Here are some of them:
- Mirum, a 100 percent plastic-free, 100 percent vegan alternative that only contains natural materials like rubber, plant oils and agricultural by-products, such as rice hulls and citrus peels. Sustainable footwear brand Allbirds recently launched its first pair of sneakers made with Mirum.
- Desserto is a highly resistant, durable and partly bio-based alternative that saves emissions, reduces fossil fuel reliance and requires no irrigation for harvest.
- Piñatex is 100 percent vegan, near 95 percent biodegradable and made largely from otherwise discarded pineapple leaf fibres. It has been widely used by brands such as Hugo Boss, Nike, H&M, Zara, NAE Vegan and Altiir.
- Mylo is derived from mycelium, the root system of fungi, and can be grown in vertical indoor farms in a matter of days. Big names like Stella McCartney, Kering and Lululemon are already relying on this material.
Myth 5: Vegan ‘leather’ is piggybacking on the name and popularity of leather
It is true that leather alternatives are often called vegan ‘leathers’ like cactus leather, pineapple leather and so on. However, this is merely done to communicate to the consumer that the qualities of the material are leather-like and comparable, that it feels like leather, for example. No doubt, new terminology is overdue and the fashion industry may take inspiration from the food industry where vegan alternatives have become established.
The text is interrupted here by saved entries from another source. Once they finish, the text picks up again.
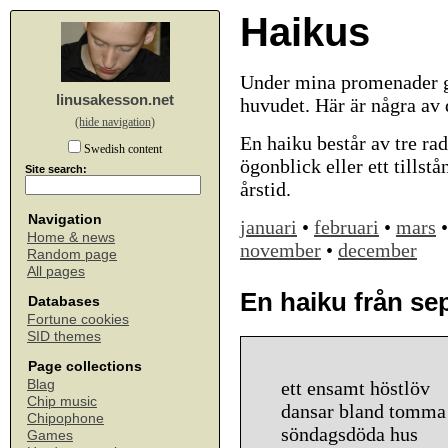
Haikus
Under mina promenader ge
linusakesson.net
huvudet. Här är några av
(hide navigation)
En haiku består av tre rad
Swedish content
ögonblick eller ett tillst
Site search:
årstid.
Navigation
januari
•
februari
•
mars
Home & news
november
•
december
Random page
All pages
En haiku från s
Databases
Fortune cookies
SID themes
Page collections
Blag
ett ensamt höstlöv
Chip music
dansar bland tomma 
Chipophone
söndagsdöda hus
Games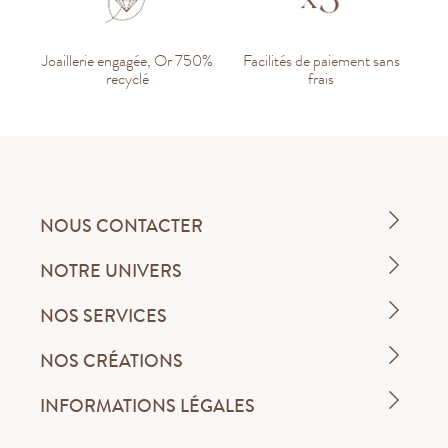
Joaillerie engagée, Or 750%
Facilités de paiement sans
recyclé
frais
NOUS CONTACTER
NOTRE UNIVERS
NOS SERVICES
NOS CRÉATIONS
INFORMATIONS LÉGALES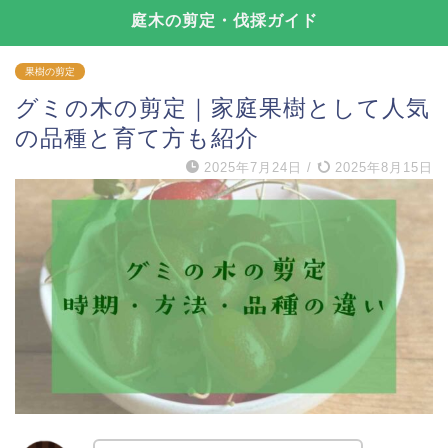
庭木の剪定・伐採ガイド
果樹の剪定
グミの木の剪定｜家庭果樹として人気
の品種と育て方も紹介
2025年7月24日
/
2025年8月15日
“We need to get away from leather, actually and terminology-wise. At the same time, one needs to convey a clear image of how it feels. The term ‘leather’ has been used in the past to compare alternative materials and as a reference to make people understand but now that the materials have been established, it may be better to use the description ‘alternative materials to leather’. In fact, in our Italian materials, we do not use the term ‘leather’ at all,” concludes Pievani.
By foregoing the term ‘leather’ and coming up with either trade names or a new category all together (like vegan or ethical materials), leather alternatives can assert themselves and take their place among materials that provide consumers with the best of qualities while remaining respectful to all beings along the supply chain.